• _EXERCISE BRIEF_: What lines below contain the string "ดของขว"? List them all.
++++++++++
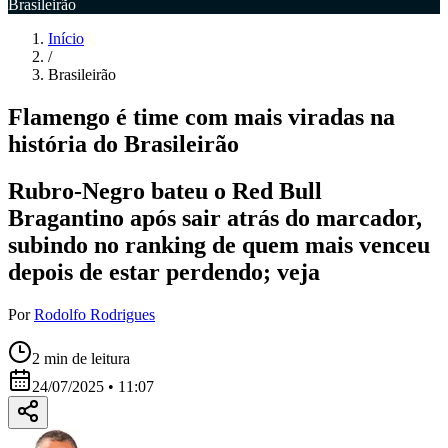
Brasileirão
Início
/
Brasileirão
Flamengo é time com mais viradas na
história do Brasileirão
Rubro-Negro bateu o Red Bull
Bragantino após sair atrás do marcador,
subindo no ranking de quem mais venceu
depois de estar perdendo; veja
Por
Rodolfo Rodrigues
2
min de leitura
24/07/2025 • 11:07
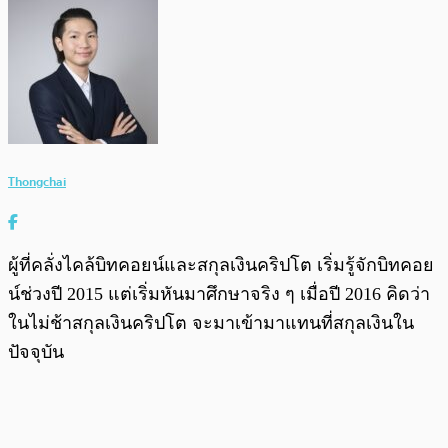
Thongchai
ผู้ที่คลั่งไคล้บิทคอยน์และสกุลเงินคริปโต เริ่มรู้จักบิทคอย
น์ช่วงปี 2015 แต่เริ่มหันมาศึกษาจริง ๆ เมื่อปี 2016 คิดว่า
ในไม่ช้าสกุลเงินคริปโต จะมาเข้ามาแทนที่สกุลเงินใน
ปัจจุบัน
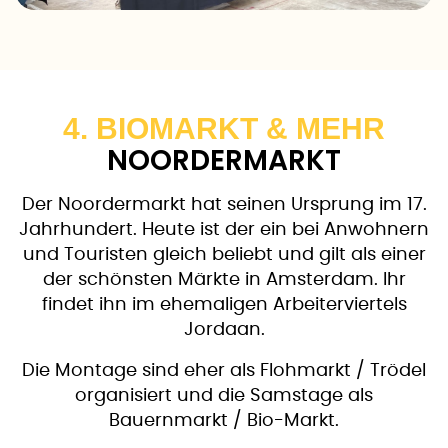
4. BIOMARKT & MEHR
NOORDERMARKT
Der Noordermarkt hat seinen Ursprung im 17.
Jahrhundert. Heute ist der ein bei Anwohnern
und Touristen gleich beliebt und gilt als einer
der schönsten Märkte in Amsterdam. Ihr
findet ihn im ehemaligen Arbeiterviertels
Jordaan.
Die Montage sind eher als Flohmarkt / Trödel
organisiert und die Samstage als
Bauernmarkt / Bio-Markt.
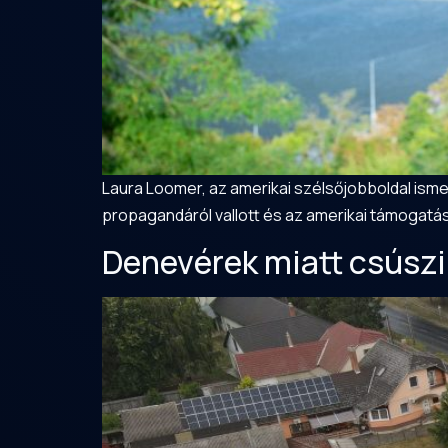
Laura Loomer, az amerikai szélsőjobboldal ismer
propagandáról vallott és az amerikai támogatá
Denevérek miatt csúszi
++++++++++
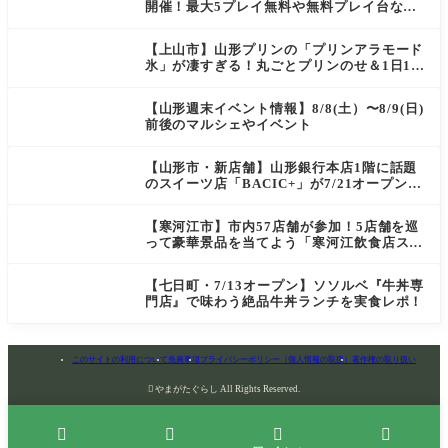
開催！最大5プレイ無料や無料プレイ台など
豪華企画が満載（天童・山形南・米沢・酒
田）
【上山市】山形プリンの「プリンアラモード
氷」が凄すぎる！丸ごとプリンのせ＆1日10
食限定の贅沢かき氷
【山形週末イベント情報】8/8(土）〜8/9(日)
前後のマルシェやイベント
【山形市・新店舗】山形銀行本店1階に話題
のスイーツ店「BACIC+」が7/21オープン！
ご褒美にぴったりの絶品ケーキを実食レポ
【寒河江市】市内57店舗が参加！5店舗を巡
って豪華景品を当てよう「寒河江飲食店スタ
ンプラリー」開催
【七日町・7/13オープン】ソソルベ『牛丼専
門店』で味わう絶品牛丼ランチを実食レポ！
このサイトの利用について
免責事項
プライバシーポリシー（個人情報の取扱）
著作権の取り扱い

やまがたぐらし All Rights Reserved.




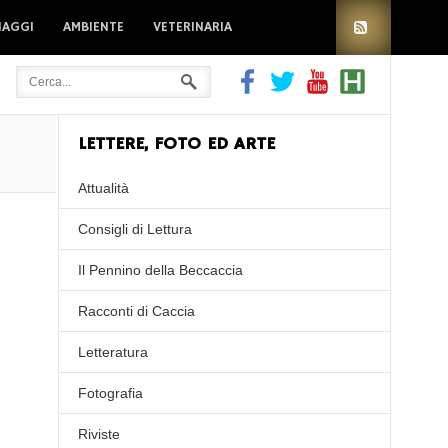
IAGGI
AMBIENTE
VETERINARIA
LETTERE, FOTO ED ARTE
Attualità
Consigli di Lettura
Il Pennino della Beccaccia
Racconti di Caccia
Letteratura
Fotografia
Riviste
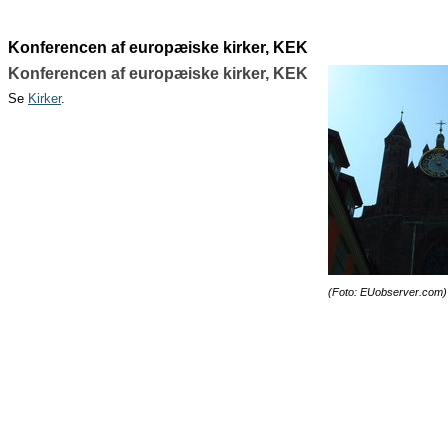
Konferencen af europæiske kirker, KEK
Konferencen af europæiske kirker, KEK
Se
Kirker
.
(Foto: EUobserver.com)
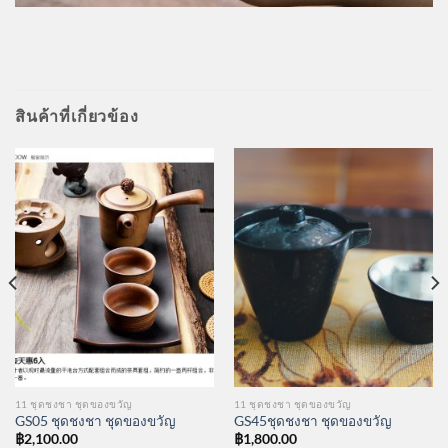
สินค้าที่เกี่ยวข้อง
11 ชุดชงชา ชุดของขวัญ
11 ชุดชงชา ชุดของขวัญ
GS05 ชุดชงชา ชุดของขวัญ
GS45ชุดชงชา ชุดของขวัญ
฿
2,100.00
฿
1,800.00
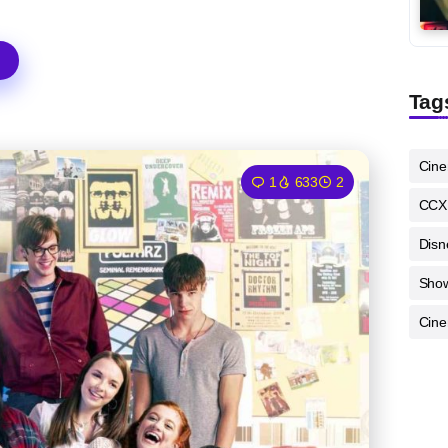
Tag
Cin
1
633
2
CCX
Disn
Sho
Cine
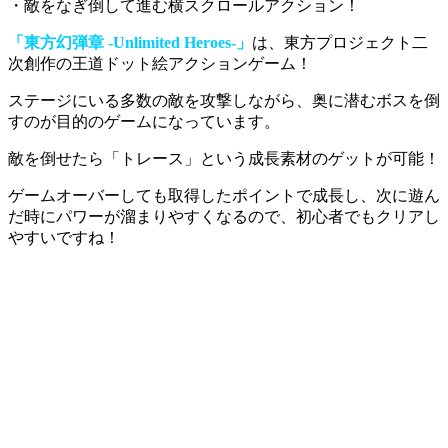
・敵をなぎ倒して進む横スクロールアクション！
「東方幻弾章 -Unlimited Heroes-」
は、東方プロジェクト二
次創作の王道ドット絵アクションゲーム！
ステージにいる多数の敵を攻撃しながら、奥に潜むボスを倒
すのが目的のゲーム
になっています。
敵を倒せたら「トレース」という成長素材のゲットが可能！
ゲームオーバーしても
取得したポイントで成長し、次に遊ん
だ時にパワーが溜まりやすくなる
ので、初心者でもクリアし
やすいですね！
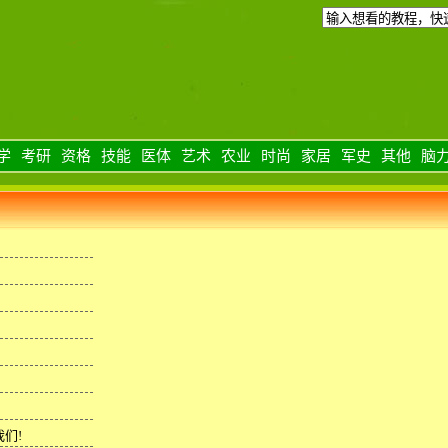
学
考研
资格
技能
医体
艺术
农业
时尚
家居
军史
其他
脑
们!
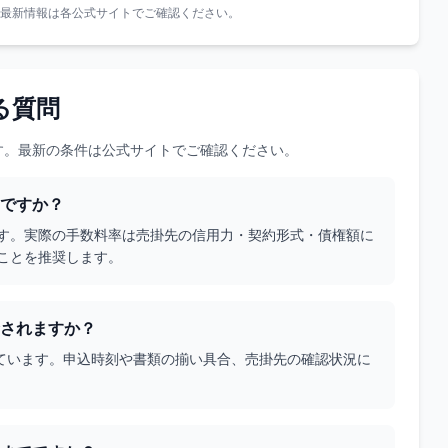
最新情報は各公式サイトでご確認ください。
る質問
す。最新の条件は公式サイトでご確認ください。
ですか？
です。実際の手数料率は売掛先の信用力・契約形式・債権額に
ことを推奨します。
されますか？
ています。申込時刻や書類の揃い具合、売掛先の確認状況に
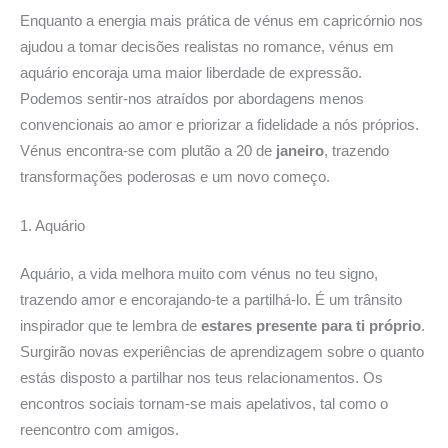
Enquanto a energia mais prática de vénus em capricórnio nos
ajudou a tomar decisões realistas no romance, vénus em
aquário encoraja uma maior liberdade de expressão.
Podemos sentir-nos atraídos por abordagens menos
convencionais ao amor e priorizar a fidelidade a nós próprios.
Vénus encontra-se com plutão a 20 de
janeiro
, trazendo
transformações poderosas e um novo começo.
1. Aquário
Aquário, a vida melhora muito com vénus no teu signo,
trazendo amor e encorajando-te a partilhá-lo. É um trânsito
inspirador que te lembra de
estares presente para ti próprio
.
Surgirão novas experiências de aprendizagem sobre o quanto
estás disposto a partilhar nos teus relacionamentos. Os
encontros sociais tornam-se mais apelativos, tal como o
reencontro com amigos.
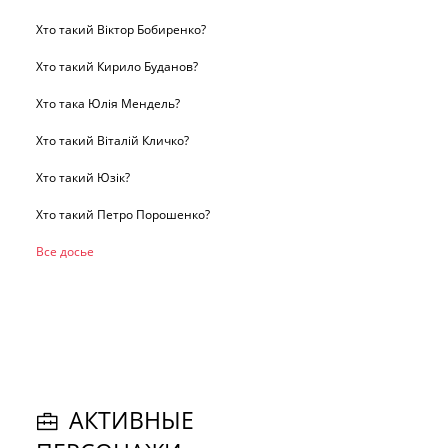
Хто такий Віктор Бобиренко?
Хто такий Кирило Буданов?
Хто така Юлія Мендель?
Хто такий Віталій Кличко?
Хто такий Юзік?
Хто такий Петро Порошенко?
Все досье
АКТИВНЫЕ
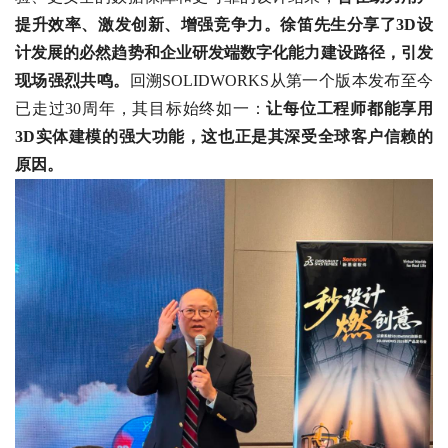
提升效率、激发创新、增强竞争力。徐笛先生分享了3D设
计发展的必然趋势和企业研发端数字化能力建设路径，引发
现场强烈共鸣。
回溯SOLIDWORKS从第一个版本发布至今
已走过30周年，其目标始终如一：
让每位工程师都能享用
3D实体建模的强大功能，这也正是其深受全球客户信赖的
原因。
++++++++++
• _RESULT OF THE TASK_:
11 ชุดชงชา ชุดของขวัญ
11 ชุดชงชา ชุดของขวัญ
GS05 ชุดชงชา ชุดของขวัญ
GS45ชุดชงชา ชุดของขวัญ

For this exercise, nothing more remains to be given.